Earlier this month, I ran my first ultramarathon, the Algonquin 50K on Maryland’s Eastern Shore! It was a hell of an experience and I accomplished my two main goals of having fun and finishing in one piece. As someone who swore FOR YEARS that I would never go beyond 26.2, I still can’t believe I did it!
I signed up for it basically on a whim last summer, and was promptly put on a waitlist – the race sells out very quickly every year. Then, last fall, I commented on Vanessa with She Runs By The Seashore’s post on Instagram about the race and mentioned that I was on the waitlist. The race director (dictator? At least that’s what his emails said, haha!) saw it and found a spot for me. I accepted it, knowing that it was 2.5 months before Boston and deciding to just go for it anyway.
I am happy I did!
Trail running vs. road running
While I am an experienced road runner, trail running is relatively new to me. I’ve run Rip It’s Little Patuxent River Run, both the 10K and the half, for many years and that takes place on a trail. And then I’ve run the Bigfoot Endurance trail run, both the 10 miler and the 5 miler. But that’s it. I love the idea of running through the woods, but I am clumsy and the potential for injuries always scares me. So I knew I needed to invest in some trail shoes, start practicing on trails more, and just commit to the idea that I was going to be a lot slower on trails than on the road. I joined my friend Danny, who is a very experienced ultramarathoner, on some practice runs several times throughout January and that got my confidence up. Training for ALQ overlapped a bit with the beginning of my Boston Marathon training plan, but that worked out fine. I actually ran a 20 miler (on a paved trail) the weekend before my Boston training officially started, and I joked this was the first time I would begin marathon training with a 20 miler under my belt.
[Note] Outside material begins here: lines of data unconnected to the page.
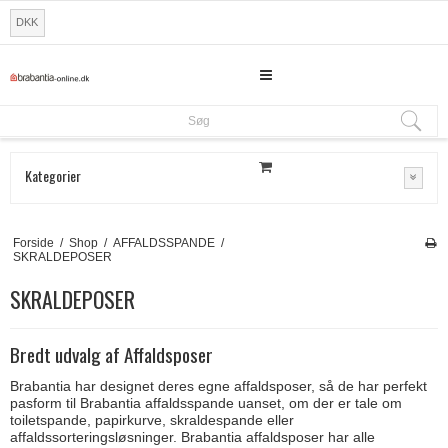
DKK
Søg
Søg
Kategorier
Forside
/
Shop
/
AFFALDSSPANDE
/
SKRALDEPOSER
SKRALDEPOSER
Bredt udvalg af Affaldsposer
Brabantia har designet deres egne affaldsposer, så de har perfekt
pasform til Brabantia affaldsspande uanset, om der er tale om
toiletspande, papirkurve, skraldespande eller
affaldssorteringsløsninger. Brabantia affaldsposer har alle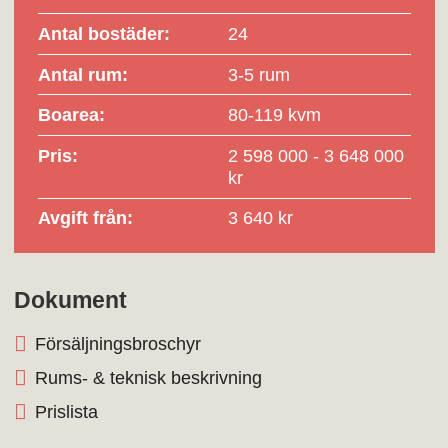
Antal bostäder:
24
Antal rum:
3-5 rum
Boarea:
80-119 kvm
Pris:
2 598 000 - 3 648 000
kr
Avgift från:
3 640 kr
Dokument
Försäljningsbroschyr
Rums- & teknisk beskrivning
Prislista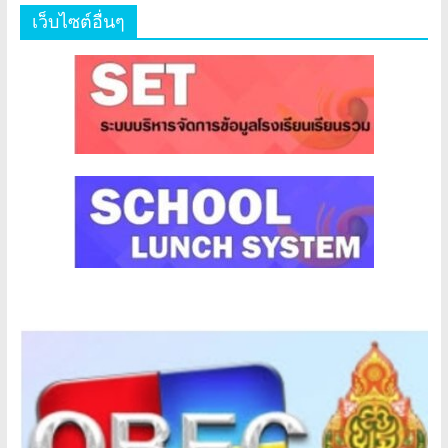
เว็บไซต์อื่นๆ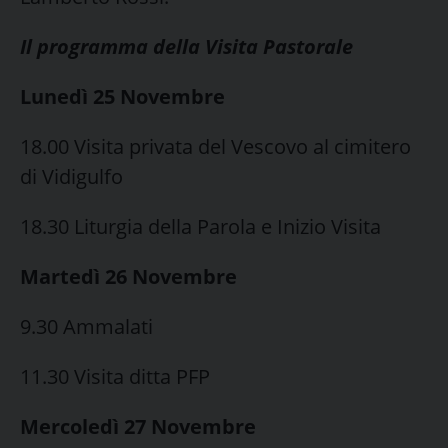
Il programma della Visita Pastorale
Lunedì 25 Novembre
18.00 Visita privata del Vescovo al cimitero
di Vidigulfo
18.30 Liturgia della Parola e Inizio Visita
Martedì 26 Novembre
9.30 Ammalati
11.30 Visita ditta PFP
Mercoledì 27 Novembre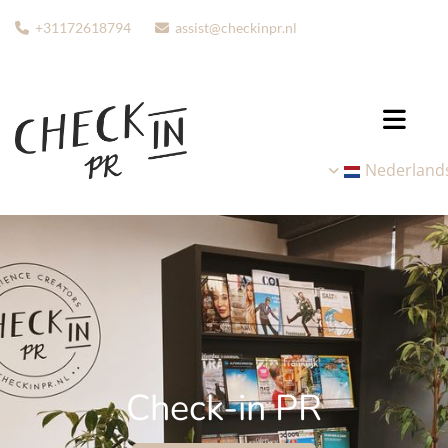
+31172618794
assist@checkinpr.nl


Nederland
Check-in PR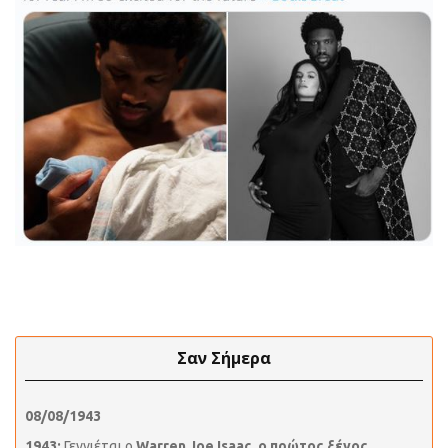
Σαν Σήμερα
08/08/1943
1943:
Γεννιέται ο
Warren Joe Isaac, ο πρώτος ξένος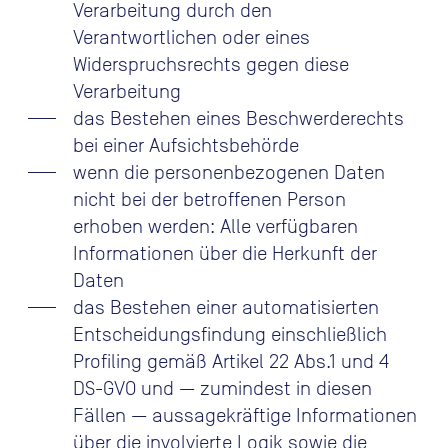
Verarbeitung durch den
Verantwortlichen oder eines
Widerspruchsrechts gegen diese
Verarbeitung
das Bestehen eines Beschwerderechts
bei einer Aufsichtsbehörde
wenn die personenbezogenen Daten
nicht bei der betroffenen Person
erhoben werden: Alle verfügbaren
Informationen über die Herkunft der
Daten
das Bestehen einer automatisierten
Entscheidungsfindung einschließlich
Profiling gemäß Artikel 22 Abs.1 und 4
DS-GVO und — zumindest in diesen
Fällen — aussagekräftige Informationen
über die involvierte Logik sowie die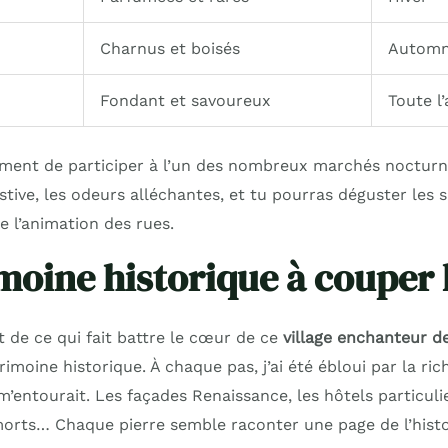
Charnus et boisés
Autom
Fondant et savoureux
Toute l
vement de participer à l’un des nombreux marchés nocturn
stive, les odeurs alléchantes, et tu pourras déguster les s
e l’animation des rues.
moine historique à couper l
 de ce qui fait battre le cœur de ce
village enchanteur d
rimoine historique. À chaque pas, j’ai été ébloui par la ric
m’entourait. Les façades Renaissance, les hôtels particulie
morts… Chaque pierre semble raconter une page de l’histo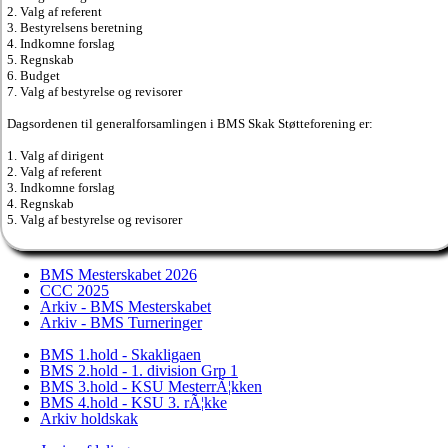
2. Valg af referent
3. Bestyrelsens beretning
4. Indkomne forslag
5. Regnskab
6. Budget
7. Valg af bestyrelse og revisorer
Dagsordenen til generalforsamlingen i BMS Skak Støtteforening er:
1. Valg af dirigent
2. Valg af referent
3. Indkomne forslag
4. Regnskab
5. Valg af bestyrelse og revisorer
BMS Mesterskabet 2026
CCC 2025
Arkiv - BMS Mesterskabet
Arkiv - BMS Turneringer
BMS 1.hold - Skakligaen
BMS 2.hold - 1. division Grp 1
BMS 3.hold - KSU MesterrÃ¦kken
BMS 4.hold - KSU 3. rÃ¦kke
Arkiv holdskak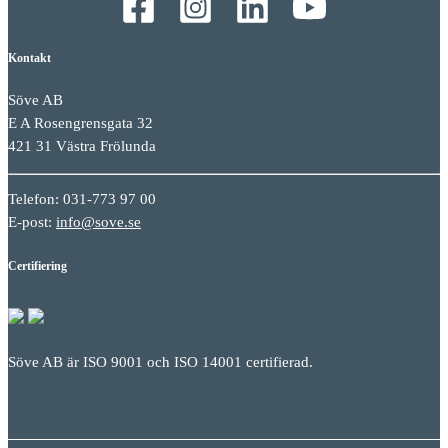
Kontakt
Söve AB
E A Rosengrensgata 32
421 31 Västra Frölunda
Telefon: 031-773 97 00
E-post:
info@sove.se
Certifiering
Söve AB är ISO 9001 och ISO 14001 certifierad.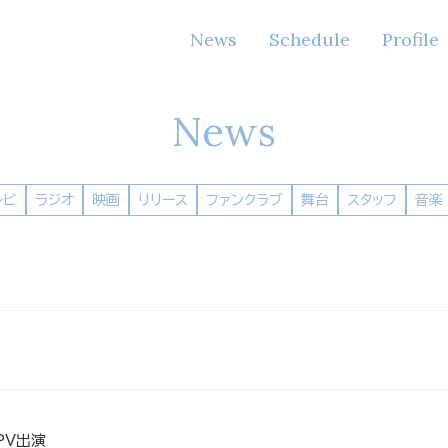
News
Schedule
Profile
News
レビ
ラジオ
映画
リリース
ファンクラブ
舞台
スタッフ
音楽
」PV出演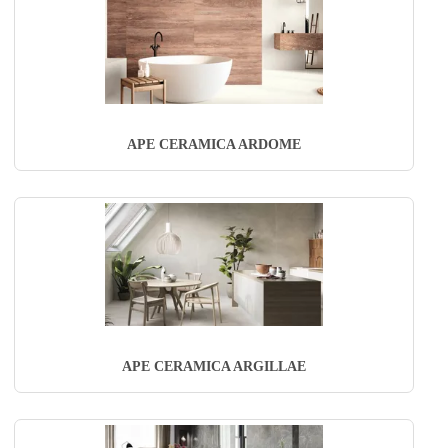
APE CERAMICA ARDOME
APE CERAMICA ARGILLAE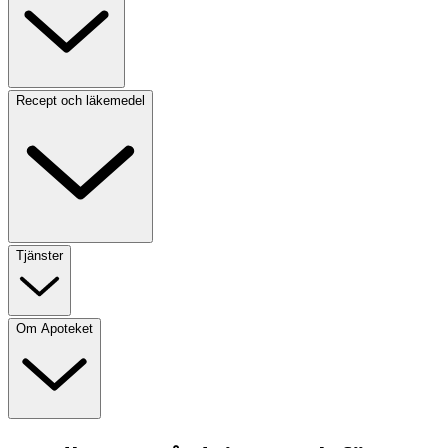
Recept och läkemedel
Tjänster
Om Apoteket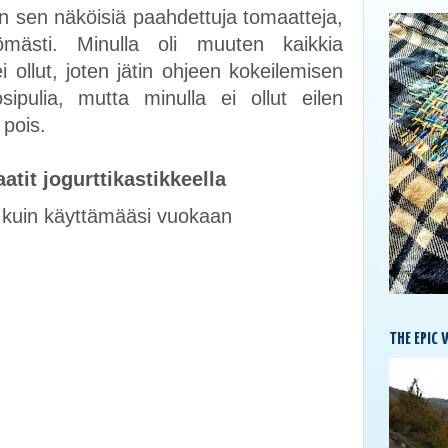
en sen näköisiä paahdettuja tomaatteja,
tömästi. Minulla oli muuten kaikkia
i ollut, joten jätin ohjeen kokeilemisen
kosipulia, mutta minulla ei ollut eilen
 pois.
tit jogurttikastikkeella
n kuin käyttämääsi vuokaan
THE EPIC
I’d heard trail running is a completely different vibe from road running – that ultras are less intense, it’s not really about your time, and that ultra runners have a “we’re all in this together” mentality, rather than a competitive attitude. Oh, and that the aid stations are decked out with all kinds of delicious food. All of that sounded great. Especially the food part!
Still, I was nervous. The last thing I wanted was to get injured before Boston. I also had no idea how I’d feel running for 31+ miles (my Garmin logged 32 miles at the end of the race!)
Micah and I headed out to the Eastern Shore Friday afternoon before the race so I could pick up my race bib and swag. The bib pickup was held at a place called Hopper’s Tavern, so we got some food and beers there – I got my old standby, a veggie burger and fries! – and then headed to our AirBnB in Snow Hill. The AirBnB was about 5 miles from the start line, so I figured that would be nice and convenient.
When I woke up on race morning, it was 15 degrees, but thankfully, the nasty wind from the day before had died down. I got dressed in running tights, a long-sleeved shirt, a jacket, neck gaiter, gloves with Hot Hands, and a hat. It ended up being fine and I was never too cold or too hot. Micah drove me to the start and we really cut it close– because we were pretty much in the middle of nowhere, my Google Maps wasn’t working great and it took us to a location that was about a mile from the actual start. Luckily, we found some volunteers with the race and they pointed us in the right direction. I made it there with about 4 minutes to spare, which did not help my anxiety one bit. I hate being late!
The first few miles were on a narrow part of the trail, so for the most part we were all running single file. I didn’t even make it two miles before I bit it on a tree root, even though I was trying to run cautiously! I wasn’t hurt – just a skinned knee – and got back up with no problem. Another friend of mine who has run a bunch of ultras, including 100 milers, told me ALQ wasn’t that technical. I beg to differ, but again, I’m a newbie. The whole trail was very flat, which made it great for beginners!
I’ve been told, and have seen plenty of pictures that prove it, that ALQ is usually a muddy ass mess, with standing water in some parts of the course. But because it was so cold, everything was frozen and dry. Some other runners joked that I wasn’t getting the full ALQ experience, but since this was my first ultra…. I was OK with that!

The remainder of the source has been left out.